Joint Oireachtas Committee on Communications, Climate Action and Environment

Online Advertising and Social Media (Transparency) Bill 2017 and the Influence of Social Media: Discussion

2:00 pm

Ms Niamh Sweeney:

There are two types of fake account problem. There is the one that Mr. Kaplan has just described, the kind of activity we discovered subsequent to the 2016 US Presidential election, which is usually one person or a number of people creating a series of fake accounts that all operate in tandem. The way our technology works in identifying those is that usually, they are created and deployed at the same time and spread the same information at almost exactly the same time. Those kinds of signals and triggers allow us to detect them. Often, using those bots is how people spread misinformation at scale.

Let me stress that not all bots are bad. Other cases were highlighted and Senator O'Reilly mentioned that he had been a victim of a fake account. One must be who one says one is on Facebook. We have an authentic identification policy, it means that one must go by the name that one's friends and family recognise as you. We rely in large part on people reporting to us when people do not adhere to that. Sometimes it is really obvious and one would know that the name is not real. In other cases it may be that they have set up an account for trolling purposes. If that is reported to us we can detect it. I stress we do not always get it right.

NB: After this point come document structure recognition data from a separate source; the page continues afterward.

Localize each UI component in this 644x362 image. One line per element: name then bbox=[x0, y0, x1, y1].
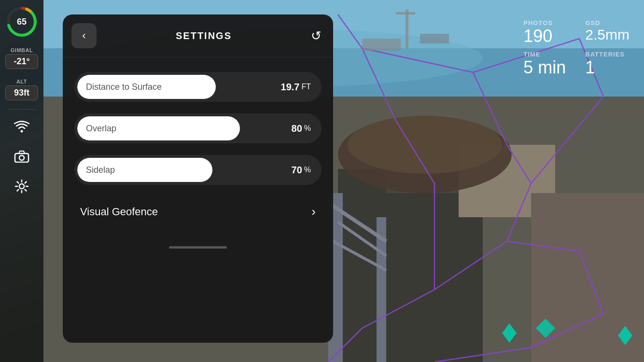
svg-rect-20 bbox=[406, 10, 408, 48]
refresh-button[interactable]: ↺ bbox=[311, 28, 322, 43]
overlap-slider-fill: Overlap bbox=[77, 116, 240, 140]
sidelap-slider-fill: Sidelap bbox=[77, 158, 212, 182]
overlap-label: Overlap bbox=[86, 124, 116, 134]
gear-icon[interactable] bbox=[14, 179, 29, 196]
overlap-value-area: 80 % bbox=[286, 123, 319, 134]
batteries-stat: BATTERIES 1 bbox=[585, 51, 630, 77]
distance-to-surface-row[interactable]: Distance to Surface 19.7 FT bbox=[74, 72, 322, 102]
distance-slider-fill: Distance to Surface bbox=[77, 75, 216, 99]
visual-geofence-row[interactable]: Visual Geofence › bbox=[74, 196, 322, 227]
wifi-icon[interactable] bbox=[14, 120, 29, 136]
distance-value-area: 19.7 FT bbox=[275, 82, 319, 93]
settings-panel: ‹ SETTINGS ↺ Distance to Surface 19.7 FT bbox=[63, 14, 333, 343]
svg-point-26 bbox=[21, 130, 23, 133]
distance-value: 19.7 bbox=[281, 82, 300, 93]
time-label: TIME bbox=[523, 51, 566, 58]
batteries-value: 1 bbox=[585, 58, 630, 77]
time-value: 5 min bbox=[523, 58, 566, 77]
gimbal-value: -21° bbox=[5, 54, 38, 69]
svg-rect-27 bbox=[15, 153, 28, 162]
overlap-slider-track: Overlap bbox=[77, 116, 286, 140]
bottom-handle bbox=[169, 246, 227, 249]
batteries-label: BATTERIES bbox=[585, 51, 630, 58]
battery-gauge: 65 bbox=[5, 5, 39, 39]
distance-label: Distance to Surface bbox=[86, 82, 162, 92]
svg-point-29 bbox=[19, 184, 24, 189]
settings-content: Distance to Surface 19.7 FT Overlap 80 % bbox=[63, 57, 333, 241]
distance-slider-track: Distance to Surface bbox=[77, 75, 275, 99]
svg-rect-18 bbox=[362, 39, 401, 51]
photos-stat: PHOTOS 190 bbox=[523, 19, 566, 46]
battery-value: 65 bbox=[17, 17, 27, 27]
overlap-value: 80 bbox=[292, 123, 302, 134]
left-sidebar: 65 GIMBAL -21° ALT 93ft bbox=[0, 0, 43, 362]
svg-rect-19 bbox=[420, 34, 449, 43]
sidelap-slider-track: Sidelap bbox=[77, 158, 286, 182]
svg-rect-21 bbox=[396, 12, 415, 14]
gsd-value: 2.5mm bbox=[585, 27, 630, 42]
overlap-unit: % bbox=[304, 124, 311, 133]
divider-1 bbox=[7, 109, 36, 110]
alt-label: ALT bbox=[16, 79, 27, 84]
gimbal-label: GIMBAL bbox=[11, 47, 33, 53]
chevron-right-icon: › bbox=[311, 204, 316, 219]
alt-value: 93ft bbox=[5, 85, 38, 100]
geofence-label: Visual Geofence bbox=[80, 206, 158, 218]
settings-header: ‹ SETTINGS ↺ bbox=[63, 14, 333, 57]
camera-icon[interactable] bbox=[14, 149, 29, 166]
top-right-stats: PHOTOS 190 GSD 2.5mm TIME 5 min BATTERIE… bbox=[523, 19, 630, 77]
sidelap-value-area: 70 % bbox=[286, 165, 319, 176]
sidelap-row[interactable]: Sidelap 70 % bbox=[74, 155, 322, 185]
sidelap-unit: % bbox=[304, 166, 311, 174]
gsd-label: GSD bbox=[585, 19, 630, 27]
back-button[interactable]: ‹ bbox=[71, 23, 97, 48]
sidelap-value: 70 bbox=[292, 165, 302, 176]
refresh-icon: ↺ bbox=[311, 28, 322, 43]
settings-title: SETTINGS bbox=[176, 30, 232, 42]
time-stat: TIME 5 min bbox=[523, 51, 566, 77]
sidelap-label: Sidelap bbox=[86, 165, 115, 175]
svg-point-28 bbox=[19, 155, 24, 160]
gsd-stat: GSD 2.5mm bbox=[585, 19, 630, 46]
photos-value: 190 bbox=[523, 27, 566, 46]
back-icon: ‹ bbox=[82, 29, 85, 42]
overlap-row[interactable]: Overlap 80 % bbox=[74, 113, 322, 143]
svg-point-9 bbox=[348, 116, 502, 174]
photos-label: PHOTOS bbox=[523, 19, 566, 27]
distance-unit: FT bbox=[301, 83, 311, 91]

There are also impersonating accounts, I know that sometimes that can affect public figures, whereby somebody purports to be that person online. If that is reported to us we can detect it pretty quickly and we know that Deputy Timmy Dooley is Timmy Dooley and there is only one Deputy Timmy Dooley. Equally, the commissioner, Ms Dixon, referred to facial recognition, which is a technology we do not currently use in Europe. I think most people would be aware that under GDPR, people would be given a choice as to whether they want to opt in, so as Deputy Dooley said, it is very much on an opt-in basis and again that is a very effective security tool for people. If one opts in, any time a photograph in which one is included is uploaded on to the platform, one is alerted to that fact. I think that will do a lot for those who decide to opt in. Other people will not be comfortable with the technology used in order to make that service available. As we are dealing with those two problems in tandem, we rely a great deal on user reports. If one is operating a page, the administrator of that page must be a real account, that is, a real person who is the person he or she says he or she is. We are conscious of that as well in the context of the referendum. While Deputy Lawless rightly points that there is an absence of applicable law when it comes to campaigning in the online space, we are conscious of how sensitive this is for people and have been thinking about it for a long time. We have met personnel from the Transparent Referendum Initiative, TRI, and I wish to acknowledge Ms Liz Carolan, who is present today. We welcome what they are doing. Anything that brings greater transparency to this process is a good thing. We have not been able to address all of their concerns - and I admit that upfront - but what we have done is to try to open up a dedicated channel of communications so that if there is anything that is surfaced to them or they encounter, they can surface it to us and we take a wider look at those issues when they are surfaced to us. Consequently, they might come to us with one issue but we take a look at a page in the round to make sure that its administrators are legitimate actors on the platform.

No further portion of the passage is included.